The first sacrifice we had to make as a family to support Ima in her helpless urge was to replace the dishwasher. For weeks Ima had done her best to cripple the poor machine beyond repair. Every now and then she would dismantle the front panel ‘just to make sure that all the wires were still connected’ ‘I didn’t know that you had to take the dishwasher apart after every wash’ I commented. ‘You cannot be too careful once it reaches a certain age’ Ima responded. Finally the machine would start no more. ‘See, I told you’ we both said Knowing what was going on I retracted my telling Ima and called Yossi to sign the dishwasher’s death certificate. I wasn’t sure exactly how Ima would handle Yossi’s fiddling with the machine, perhaps bringing it back to life, but I needed Yossi there to help me get the corpse out of the house, before Ima hacked the kitchen to pieces with a chain saw.

Yossi showed up faster than an ambulance. When I opened the door my heart sank. Yossi was fully equipped with tools designed to diagnose and fix a faltering electrical apparatus. ‘AZOV Yossi’ I said in a very load voice, knowing that Ima was listening to every word from the kitchen. ‘HALACH HAMEDIACH’ ‘and I just need your help to get it out of the house’. Yossi’s professional pride kicked in just when I needed it the least. ‘Al Tid-ag Iftach’, Yossi said in a deep calm voice ‘if it can be fixed I’ll fix it’ and he walked right past me into the kitchen. Ima greeted him with barred fangs which he mistook for a friendly smile. ‘Ma Nishma Gallia’, Ima dodged his hug and lunged for the dishwasher, hoping to break something beyond repair.

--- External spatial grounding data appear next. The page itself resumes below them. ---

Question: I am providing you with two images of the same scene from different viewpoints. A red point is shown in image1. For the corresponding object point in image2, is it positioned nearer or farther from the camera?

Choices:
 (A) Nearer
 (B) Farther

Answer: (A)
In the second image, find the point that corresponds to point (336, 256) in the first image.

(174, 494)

She yanked the inside panel off the front door and turned to Yossi who was regaining his balance after hugging nothing but air. Yossi stared at the machine. ‘See it’s gone’ Ima said pointing in the general direction of the kitchen. Yossi must have attributed the behavior to anguish over a cherished family item, and pulled out a multi-function tester. As he kneeled to attach it to some of the exposed wires his eyes notices the charred remains of the connectors which Ima has been prying loose for months and exclaimed ‘Sh-ein ma la-asot’ The madness dissipated from Ima’s gaze and I started breathing again. Yossi didn’t have a clue what had transpired.

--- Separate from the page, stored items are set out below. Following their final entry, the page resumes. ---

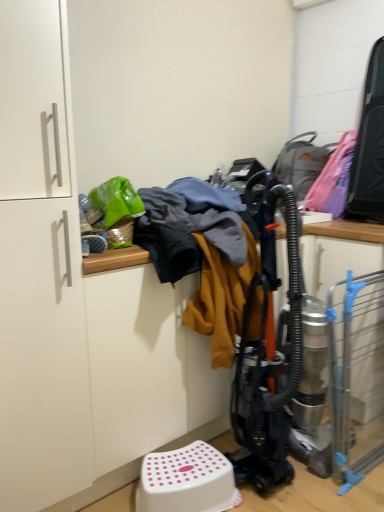 Question: Would you say white plastic step stool at lower center is inside or outside green plastic bag at upper left?

Choices:
 (A) inside
 (B) outside

Answer: (B)

Question: Visually, is white plastic step stool at lower center positioned to the left or to the right of green plastic bag at upper left?

Choices:
 (A) left
 (B) right

Answer: (B)

Question: Estimate the real-world distances between objects in this image. Which object is closer to the white matte cabinet at left?

Choices:
 (A) green plastic bag at upper left
 (B) green plastic basket at upper left
 (C) white plastic step stool at lower center

Answer: (A)

Question: Considering the real-world distances, which object is farthest from the white plastic step stool at lower center?

Choices:
 (A) green plastic bag at upper left
 (B) white matte cabinet at left
 (C) green plastic basket at upper left

Answer: (A) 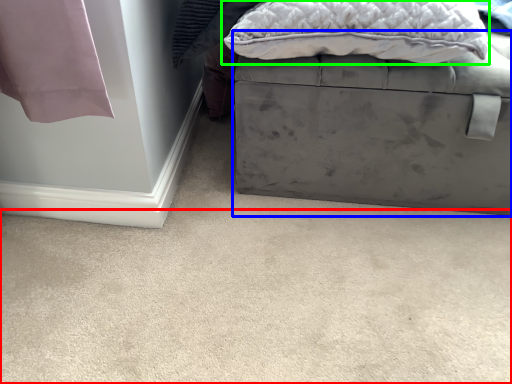 Question: Estimate the real-world distances between objects in this image. Which object is closer to concrete (highlighted by a red box), furniture (highlighted by a blue box) or pillow (highlighted by a green box)?

Choices:
 (A) furniture
 (B) pillow

Answer: (A) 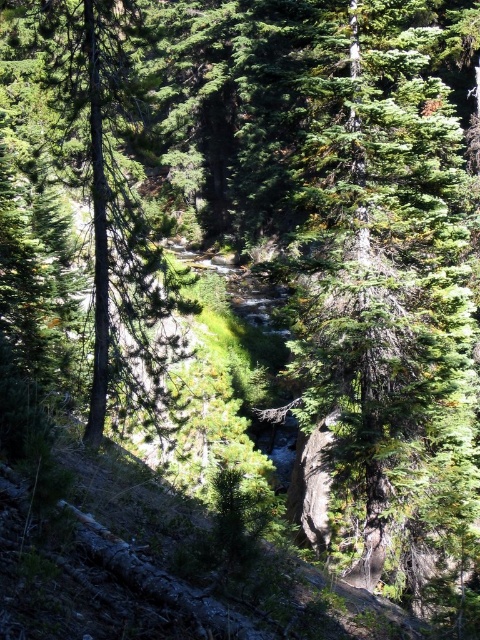 Does green textured tree at center have a smaller size compared to green rough bark tree at center?

Indeed, green textured tree at center has a smaller size compared to green rough bark tree at center.

Between point (324, 497) and point (4, 280), which one is positioned behind?

The point (324, 497) is behind.

Does point (340, 506) lie behind point (107, 115)?

Yes, it is behind point (107, 115).

At what (x,y) coordinates should I click in order to perform the action: click on green textured tree at center. Please return your answer as a coordinate pair (x, y). The width and height of the screenshot is (480, 640). Looking at the image, I should click on (384, 300).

‘Tozzi Otto!!!’ Ima half commanded half asked Yossi and pointed to the dishwasher. ‘I guess you are right’ Yossi said, still not realizing that he was playing with fire. Ima disconnected the water and electricity to the house and for a moment we stood in the pitch dark kitchen (these things are always done at night when everyone is home from work) and then Yossi said in a calm deep voice: ‘LO TZARICH GALLIA’, ‘we can unplug the machine and just turn off the water feed under the sink’. Ima was damn serious about getting the dishwasher replaced and was not taking any chances, but the nice thing about SCU is that the person is still rational. Ima turned the lights back on and Yossi began to gently dislodge the dish washer from the cavity in which it had so faithfully stood for the past nine years.

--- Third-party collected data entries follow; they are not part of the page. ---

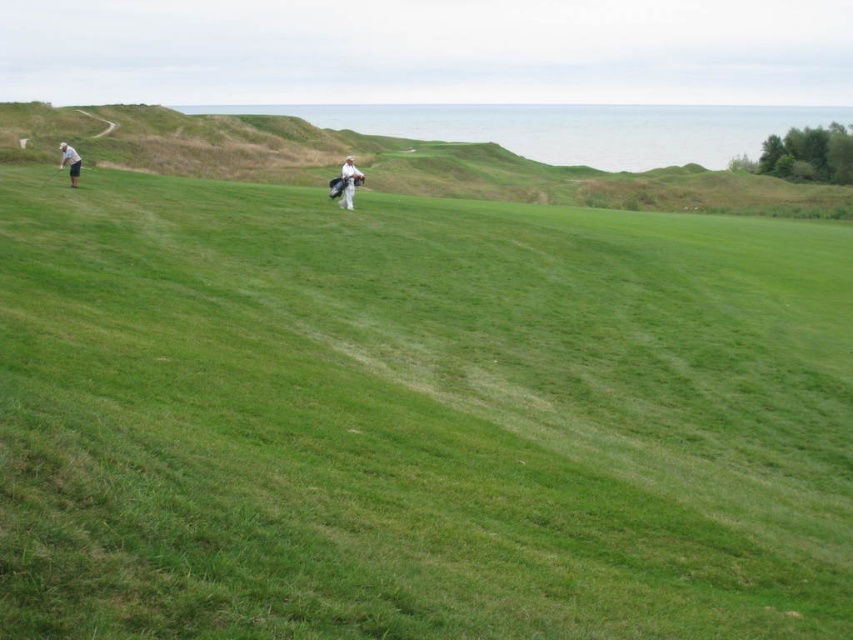 Who is positioned more to the left, green grassy at center or white matte golf club at left?

white matte golf club at left

Based on the photo, is green grassy at center to the left of white matte golf club at left from the viewer's perspective?

In fact, green grassy at center is to the right of white matte golf club at left.

Identify the location of green grassy at center. (416, 419).

What are the coordinates of `green grassy at center` in the screenshot? It's located at (416, 419).

Does green grassy at center have a larger size compared to white matte golf bag at center?

Correct, green grassy at center is larger in size than white matte golf bag at center.

What do you see at coordinates (416, 419) in the screenshot? I see `green grassy at center` at bounding box center [416, 419].

Where is `green grassy at center`? green grassy at center is located at coordinates (416, 419).

Can you confirm if green grassy at center is positioned to the right of green grassy hillside at upper left?

Indeed, green grassy at center is positioned on the right side of green grassy hillside at upper left.

Can you confirm if green grassy at center is positioned to the left of green grassy hillside at upper left?

In fact, green grassy at center is to the right of green grassy hillside at upper left.

Describe the element at coordinates (416, 419) in the screenshot. This screenshot has width=853, height=640. I see `green grassy at center` at that location.

Find the location of `green grassy at center`. green grassy at center is located at coordinates click(x=416, y=419).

Thrity seconds into it Ima was all up in arms again: ‘TIMSHOCH YOSSI!!!’ ‘TARIM OTTO KTZAT HU TAKUA!!!’. Although Ima was giving very sound technical advice I was starting to get nervous. Ima giving technical advice to Yossi I figured that at some point Yossi would humorously blurt out a ‘MA KARA LACH GALLIA’ and that would be the end of him. I quickly stepped to the machine, grabbed a corner and made load grunting noises. Ima seemed to calm down. ‘REGA IFTACH, HU TAKUA’ ‘Oh, so now I’m the idiot’ ‘better this way I thought to myself’. ‘ULY TENATKU ET HATZINOROT?’ Ima suggested impatiently. I was amazed at what SCU does for the technical skills of people. Ima was never that plumbing savvy and yet HALAYLA HAZEH SHTIE PE-AMIM!!!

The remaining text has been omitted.